All of this is now available on Hex and HexDocs as version 0.1.4.

Help Wanted

There are a handful of open issues in GitHub. While I’m always grateful for any attention to any of those issues, many of them are just “to do” list items that I’ve punted on in the interest of getting into deeper and more interesting topics.

There are a few issues that are particularly challenging. Some feedback from people with deeper git or Elixir knowledge would be helpful.

  • Elixir/OTP design advice wantedIssue #88: Xgit.Repository.WorkingTree.dir_cache/1 output is potentially large. This function returns a full copy of the Xgit.Core.DirCache struct, complete with all of its entries. That’s fine for a small repo, but risky for a potentially large repo, where the number of entries is potentially unbounded. I’d love advice on how to pass back a snapshot of the DirCache struct without overwhelming the VM message-passing mechanism.

  • Git internals knowledge wantedIssue #67: There is content at the end of a .git/index file that I don’t understand. I’ve read the git index format specification closely. Every index file I’ve been able to construct comes up as a version 2 file and the index entries match the specification as written. But what follows the entries (where I would expect to find the extensions portion) makes no sense. Where I would expect to to see the first extension signature, there is instead a 32-byte block of data that I can’t comprehend. If someone knows what is actually being written there, I’d love to hear about it. (Update: I’ve since figured this out.)

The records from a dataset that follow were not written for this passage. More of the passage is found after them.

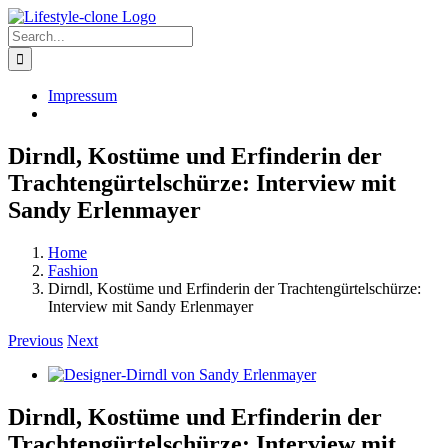
Skip
to
Search
content
for:
Impressum
Dirndl, Kostüme und Erfinderin der
Trachtengürtelschürze: Interview mit
Sandy Erlenmayer
Home
Fashion
Dirndl, Kostüme und Erfinderin der Trachtengürtelschürze:
Interview mit Sandy Erlenmayer
Previous
Next
View
Larger
Image
Dirndl, Kostüme und Erfinderin der
Trachtengürtelschürze: Interview mit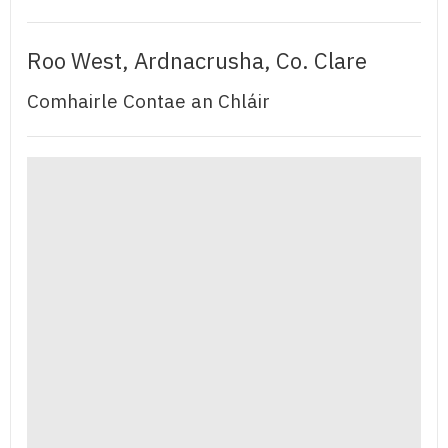
Roo West, Ardnacrusha, Co. Clare
Comhairle Contae an Chláir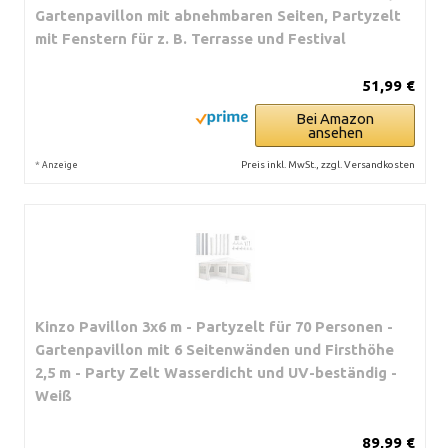
Gartenpavillon mit abnehmbaren Seiten, Partyzelt
mit Fenstern für z. B. Terrasse und Festival
51,99 €
Bei Amazon
ansehen
*
Preis inkl. MwSt., zzgl. Versandkosten
Anzeige
Kinzo Pavillon 3x6 m - Partyzelt für 70 Personen -
Gartenpavillon mit 6 Seitenwänden und Firsthöhe
2,5 m - Party Zelt Wasserdicht und UV-beständig -
Weiß
89,99 €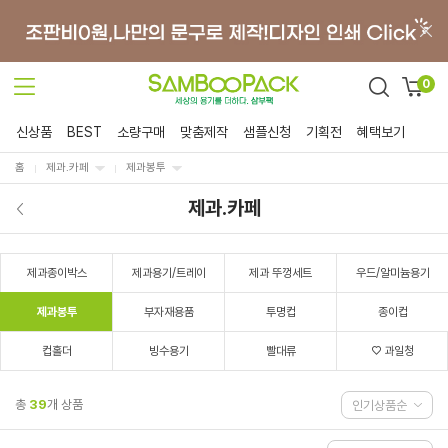
0
신상품
BEST
소량구매
맞춤제작
샘플신청
기획전
혜택보기
홈
제과.카페
제과봉투
제과.카페
제과종이박스
제과용기/트레이
제과 뚜껑세트
우드/알미늄용기
제과봉투
부자재용품
투명컵
종이컵
컵홀더
빙수용기
빨대류
♡ 과일청
총
39
개 상품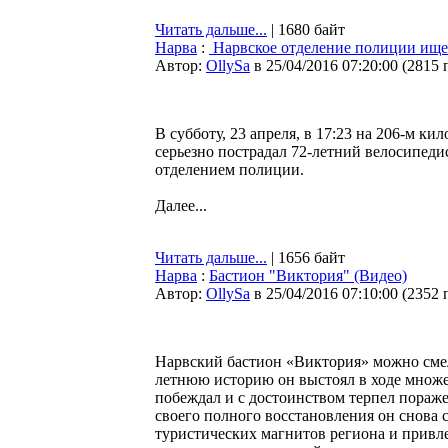
Читать дальше...
| 1680 байт
Нарва
:
Нарвское отделение полиции ищет
Автор:
OllySa
в 25/04/2016 07:20:00
(
2815 
В субботу, 23 апреля, в 17:23 на 206-м к
серьезно пострадал 72-летний велосипеди
отделением полиции.
Далее...
Читать дальше...
| 1656 байт
Нарва
:
Бастион "Виктория" (Видео)
Автор:
OllySa
в 25/04/2016 07:10:00
(
2352 
Нарвский бастион «Виктория» можно смел
летнюю историю он выстоял в ходе множес
побеждал и с достоинством терпел пораже
своего полного восстановления он снова 
туристических магнитов региона и привле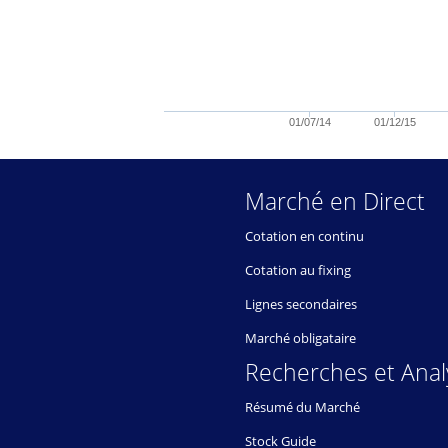
01/07/14
01/12/15
Marché en Direct
Cotation en continu
Cotation au fixing
Lignes secondaires
Marché obligataire
Recherches et Anal
Résumé du Marché
Stock Guide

  • Erlang zlib library knowledge wantedIssue #50: No code coverage for zlib :continue case. The documentation for function :zlib.safeInflate/2 says that the function may return {:continue, data}, but I have not been able to construct any test data for which that occurs. If someone knows how to trigger that … (Update: Got the help I needed. Problem solved. Thank you!)

If you have knowledge that can help – especially on these three issues – please respond in comments here, on Elixir Forum, or in the GitHub issues themselves. Thank you!

What’s Next

Having now taught Xgit how to read index files, I now want to teach it how to write them. So, as I have time coming up, I’ll be working on an implementation of git update-index.

Thank you for taking the time to follow along!